Trieu Nguyen, assistant director of Information Technology at the Pinellas Suncoast Transit Authority (PSTA) for much of his nine years at the agency, worked for a PSTA vendor and accepted reimbursement for travel expenses, the State of Florida Commission on Ethics found last week.
The commission also found probable cause that he misused his position to do the work and accept the expenses.
No further action will be taken by the commission, though, unless Nguyen requests a hearing.
He left the PSTA last November.
According to the report to the commission last month, Nguyen began working at PSTA’s help desk in 2005 and became friendly with Clive Newell, president of Fleet-Net, when they communicated to maintain PSTA’s computer system.
Fleet-Net is a Las Vegas-based company that provides public transit authorities with computer software packages that help organize aspects of equipment maintenance, operations and national transit database reporting equipment. They have worked with PSTA since the 1990s.
In the fall of 2010, Newell told Nguyen that Fleet-Net was planning to update its internal computer software program. Nguyen then immediately said that he’d be traveling to Nevada and California for an already-planned vacation, and that he could do assist with the installation of the software program. Newell said consented, and they agreed Fleet-Net would reimburse Nguyen for his efforts by paying for “a portion” of his travel expenses to Fleet-Net’s offices. He performed the work between Dec. 15 and 22, 2010.
Flash forward to the fall of 2014, when Sangita Land, PSTA’s chief compliance offer discovered an email “while reviewing computer records regarding another matter.” The email was from Nguyen to Newell with receipts for his rental car, hotel and computer anti-software package. However, Newell said that the anti-software was not part of the compensation.
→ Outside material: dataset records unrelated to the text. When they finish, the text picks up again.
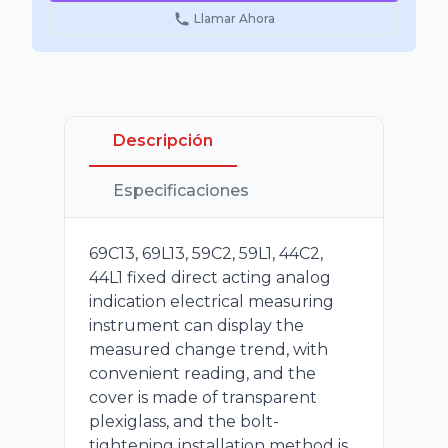
Llamar Ahora
Descripción
Especificaciones
69C13, 69L13, 59C2, 59L1, 44C2,
44L1 fixed direct acting analog
indication electrical measuring
instrument can display the
measured change trend, with
convenient reading, and the
cover is made of transparent
plexiglass, and the bolt-
tightening installation method is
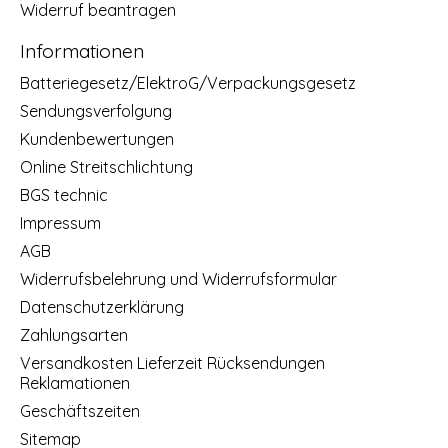
Widerruf beantragen
Informationen
Batteriegesetz/ElektroG/Verpackungsgesetz
Sendungsverfolgung
Kundenbewertungen
Online Streitschlichtung
BGS technic
Impressum
AGB
Widerrufsbelehrung und Widerrufsformular
Datenschutzerklärung
Zahlungsarten
Versandkosten Lieferzeit Rücksendungen
Reklamationen
Geschäftszeiten
Sitemap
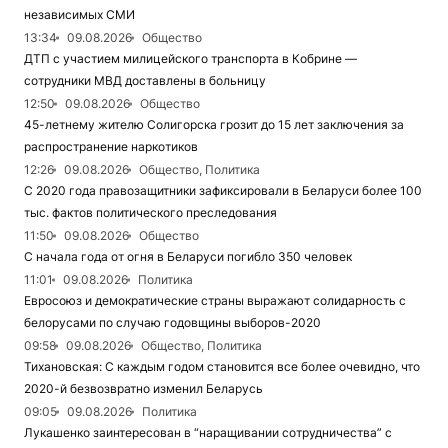
независимых СМИ
13:34
09.08.2026
Общество
ДТП с участием милицейского транспорта в Кобрине —
сотрудники МВД доставлены в больницу
12:50
09.08.2026
Общество
45-летнему жителю Солигорска грозит до 15 лет заключения за
распространение наркотиков
12:26
09.08.2026
Общество, Политика
С 2020 года правозащитники зафиксировали в Беларуси более 100
тыс. фактов политического преследования
11:50
09.08.2026
Общество
С начала года от огня в Беларуси погибло 350 человек
11:01
09.08.2026
Политика
Евросоюз и демократические страны выражают солидарность с
белорусами по случаю годовщины выборов-2020
09:58
09.08.2026
Общество, Политика
Тихановская: С каждым годом становится все более очевидно, что
2020-й безвозвратно изменил Беларусь
09:05
09.08.2026
Политика
Лукашенко заинтересован в “наращивании сотрудничества” с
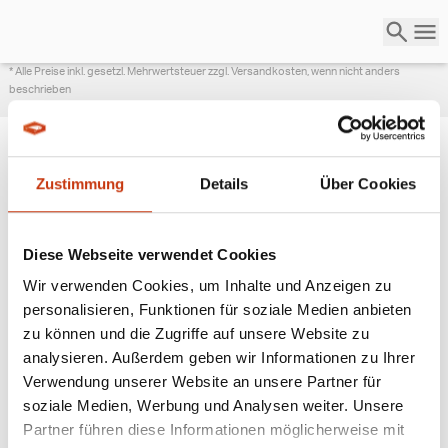
* Alle Preise inkl. gesetzl. Mehrwertsteuer zzgl. Versandkosten, wenn nicht anders
beschrieben
Zustimmung
Details
Über Cookies
ANGESAGTE
ANGELAUSRÜSTUNG
Diese Webseite verwendet Cookies
Wir verwenden Cookies, um Inhalte und Anzeigen zu
personalisieren, Funktionen für soziale Medien anbieten
zu können und die Zugriffe auf unsere Website zu
analysieren. Außerdem geben wir Informationen zu Ihrer
Verwendung unserer Website an unsere Partner für
soziale Medien, Werbung und Analysen weiter. Unsere
Partner führen diese Informationen möglicherweise mit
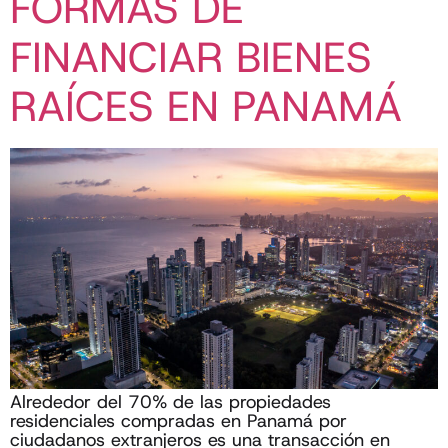
FORMAS DE
FINANCIAR BIENES
RAÍCES EN PANAMÁ
Alrededor del 70% de las propiedades
residenciales compradas en Panamá por
ciudadanos extranjeros es una transacción en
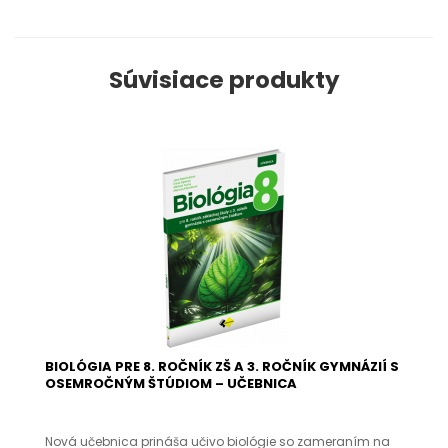
Súvisiace produkty
BIOLÓGIA PRE 8. ROČNÍK ZŠ A 3. ROČNÍK GYMNÁZIÍ S
OSEMROČNÝM ŠTÚDIOM – UČEBNICA
Nová učebnica prináša učivo biológie so zameraním na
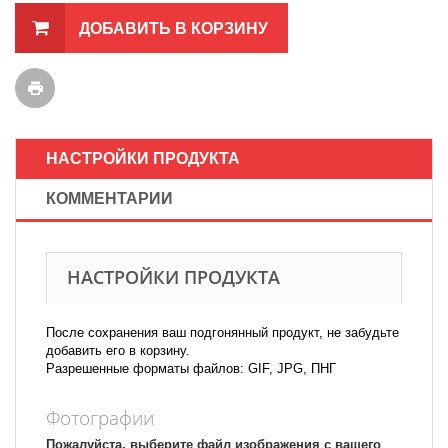
ДОБАВИТЬ В КОРЗИНУ
НАСТРОЙКИ ПРОДУКТА
КОММЕНТАРИИ
НАСТРОЙКИ ПРОДУКТА
После сохранения ваш подгонянный продукт, не забудьте
добавить его в корзину.
Разрешенные форматы файлов: GIF, JPG, ПНГ
Фотографии
Пожалуйста, выберите файл изображения с вашего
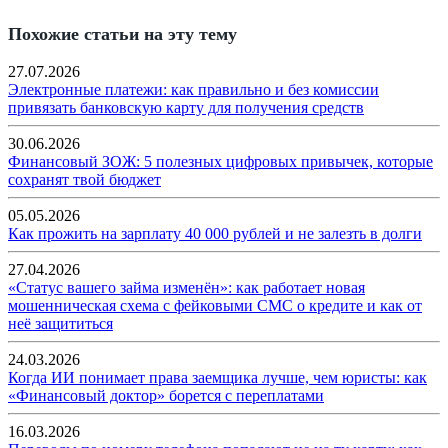
Похожие статьи на эту тему
27.07.2026
Электронные платежи: как правильно и без комиссии
привязать банковскую карту для получения средств
30.06.2026
Финансовый ЗОЖ: 5 полезных цифровых привычек, которые
сохранят твой бюджет
05.05.2026
Как прожить на зарплату 40 000 рублей и не залезть в долги
27.04.2026
«Статус вашего займа изменён»: как работает новая
мошенническая схема с фейковыми СМС о кредите и как от
неё защититься
24.03.2026
Когда ИИ понимает права заемщика лучше, чем юристы: как
«Финансовый доктор» борется с переплатами
16.03.2026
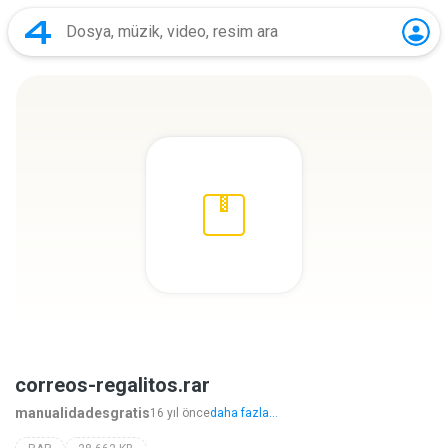
correos-regalitos.rar
manualidadesgratis
16 yıl önce
daha fazla...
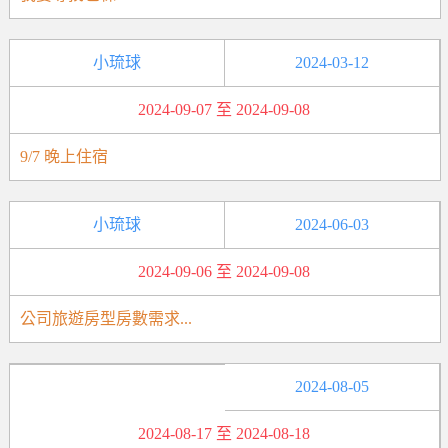
小琉球
2024-03-12
2024-09-07 至 2024-09-08
9/7 晚上住宿
小琉球
2024-06-03
2024-09-06 至 2024-09-08
公司旅遊房型房數需求...
2024-08-05
2024-08-17 至 2024-08-18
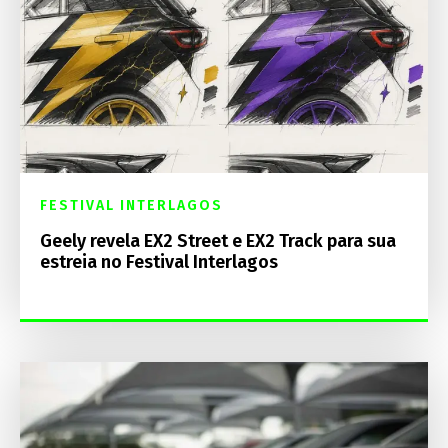
FESTIVAL INTERLAGOS
Geely revela EX2 Street e EX2 Track para sua
estreia no Festival Interlagos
Nguyen then acknowledged to PSTA officials that he had been compensated $910 in car rental and hotel reimbursement by Fleet-Net to perform computer security services for the Fleet-Net.
The ethics panel ruled that Nguyen violated Section 112.313(7)(a). That part of the state Code of Ethics “does not require any intentional, affirmative, corrupt or evil conduct by a public officer.” It is in fact, preventive, and is concerned with “what might happen.”
The commission also ruled that there was probable cause that Nguyen violated Section 112.313 (6), by performing work for a PSTA vendor and accepting reimbursement travel expenses from that vendor.
But the Commission dismissed an allegation with a finding of no probable cause that Nguyen accepted payment and reimbursement from the vendor when he knew or should have known that it was being given to influence his official action.
The report says Nguyen’s ranking at PSTA did not allow him the authority to make purchases on behalf of PSTA. Therefore, “it does appear that Newell would have conveyed in any manner to the Respondent that reimbursement was intended to influence any official action in which Respondent (Nguyen) participated.”
The original complaint against Nguyen was made by PSTA CEO Brad Miller in January.
The Florida Commission on Ethics met in closed session this past Friday, and issued a press release Wednesday regarding Nguyen’s case.